To best achieve this, you will need to sow at 3-week intervals, and know a little about which types to plant, in which sequence, and which ones work best for overwintering and winter harvest. Johnny's line of carrots has been selected to provide for the broadest range of growing conditions and the widest possible harvest window, so you can get the most from your carrot succession planting program. Here is a summary of types, seasonal slots, and what to look for as you plan. Please note, that the following planting recommendations are targeted to the northern tier (Northeast and Midwest U.S.) grower.
#1 • Summer Carrots: Spring Sowing for Summer Harvest
Most types of carrots can be planted in the spring for summer harvests. There are a few exceptions to this, involving variations between different varieties' reproductive triggers and flavors, corresponding to changes in temperature.

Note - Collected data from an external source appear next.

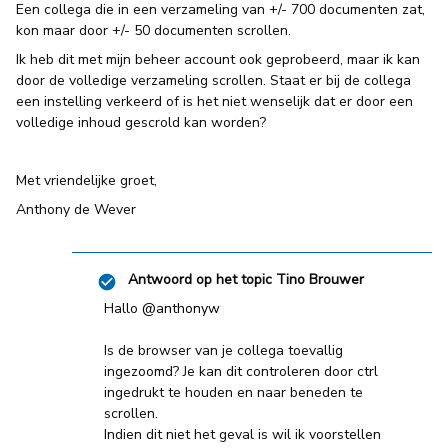
Een collega die in een verzameling van +/- 700 documenten zat,
kon maar door +/- 50 documenten scrollen.
Ik heb dit met mijn beheer account ook geprobeerd, maar ik kan
door de volledige verzameling scrollen. Staat er bij de collega
een instelling verkeerd of is het niet wenselijk dat er door een
volledige inhoud gescrold kan worden?
Met vriendelijke groet,
Anthony de Wever
Antwoord op het topic
Tino Brouwer
Hallo
@anthonyw
Is de browser van je collega toevallig
ingezoomd? Je kan dit controleren door ctrl
ingedrukt te houden en naar beneden te
scrollen.
Indien dit niet het geval is wil ik voorstellen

- Bolting. Carrots are biennial, taking two years to complete their lifecycle, so they require a "cool" season in order to produce seed. By virtue of this requirement, some types, when exposed to cool spring weather as juveniles, have a tendency to bolt — produce flowers and go to seed. Purple varieties, in particular, will typically bolt prematurely when sown in cool spring conditions.
The types that more readily bolt have a higher cold-dormancy threshold temperature than those that do not bolt as readily. When this threshold is met, they are directed away from the energy-gathering/storing, root-development phase of their life cycle toward the reproductive, flowering/seed-production phase.
When carrots send up flower stalks, the storage portion of the plant becomes woody and fibrous, rendering the crop unpalatable/unmarketable. - Flavor. Although most types can be planted in the spring for summer harvest, in some varieties, maturation during the warmer weather of summer can result in off-flavors that are unpleasant.
These variations are why it is important to choose the right varieties for your spring sowings. Look for these 3 criteria when choosing varieties to plant in spring:
- Varieties described as having good flavor even in warm conditions.
- Earlier-maturing varieties, so they will be ready to harvest before temperatures become too warm.
- Types/varieties that are not characteristically prone to bolting.
#2 • Fall-Harvest Carrots
Just as the flavor of some carrots can be ruined by warmer temperatures, fall-harvested carrot flavor tends to be better because the roots mature under cooler conditions. After a few light frosts, carrot roots often become even sweeter, which explains why fall-harvested carrots are so popular.
Once heavy frost threatens, however, your best bet is to either:
- Mulch beds with thick layers of straw (or whatever is on hand), if feasible; OR
- Cover beds with some thick row cover; OR
- Harvest the roots before heavy frost and prep for storage. To learn more about this process, read our recommendations on Carrot Harvesting, Post-Harvest Handling & Storage.
#3 • Winter-Harvest & Overwintering Carrots
Depending on your location, you may be able to leave carrots in the ground for harvesting through the winter into early spring. This can be facilitated by either mulching heavily or by planting your carrots in tunnels — options for which are also contingent upon climate and weather, as follows:
- Low Tunnels are ideal in locations where there is little to no snowfall, allowing the plastic to be easily lifted or removed to harvest roots when needed.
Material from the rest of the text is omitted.